L’avocat soulève les moyens suivants :
— Interprétariat par truchement téléphonique sans que soit précisée l’identité de l’interprète. Monsieur n’a pas eu connaissance de l’intégralité de ses droits, ce qui lui cause grief.
Le représentant de l’administration répond à l’avocat :
— Notification des pièces dans la procédure administrative : réquisition faite d’un interprète en langue arabe assermenté près la Cour d’appel de [Localité 1]. L’interprète était présent : nous avons sa signature et son identité.
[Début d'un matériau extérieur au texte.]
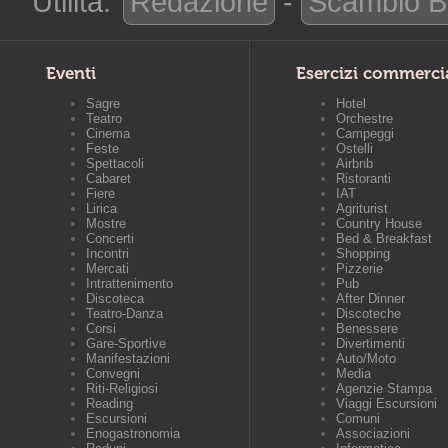
Utilità:
Redazione
-
Scambio B
Eventi
Esercizi commerci
Sagre
Hotel
Teatro
Orchestre
Cinema
Campeggi
Feste
Ostelli
Spettacoli
Airbnb
Cabaret
Ristoranti
Fiere
IAT
Lirica
Agriturist
Mostre
Country House
Concerti
Bed & Breakfast
Incontri
Shopping
Mercati
Pizzerie
Intrattenimento
Pub
Discoteca
After Dinner
Teatro-Danza
Discoteche
Corsi
Benessere
Gare-Sportive
Divertimenti
Manifestazioni
Auto/Moto
Convegni
Media
Riti-Religiosi
Agenzie Stampa
Reading
Viaggi Escursioni
Escursioni
Comuni
Enogastronomia
Associazioni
Les pièces notifiées ont été signées par l’intéressé.
— Sur le fond : procédure Dublin 3 vers l’Allemagne. Monsieur s’est soustrait à sa demande d’asile en Allemagne, d’où risque de fuite, et pas de domiciliation effective, stable, permanente et vérifiée. Les accords simples de réadmission ne sont plus valables puisque Monsieur a fait l’objet d’une réadmission en mai 2025.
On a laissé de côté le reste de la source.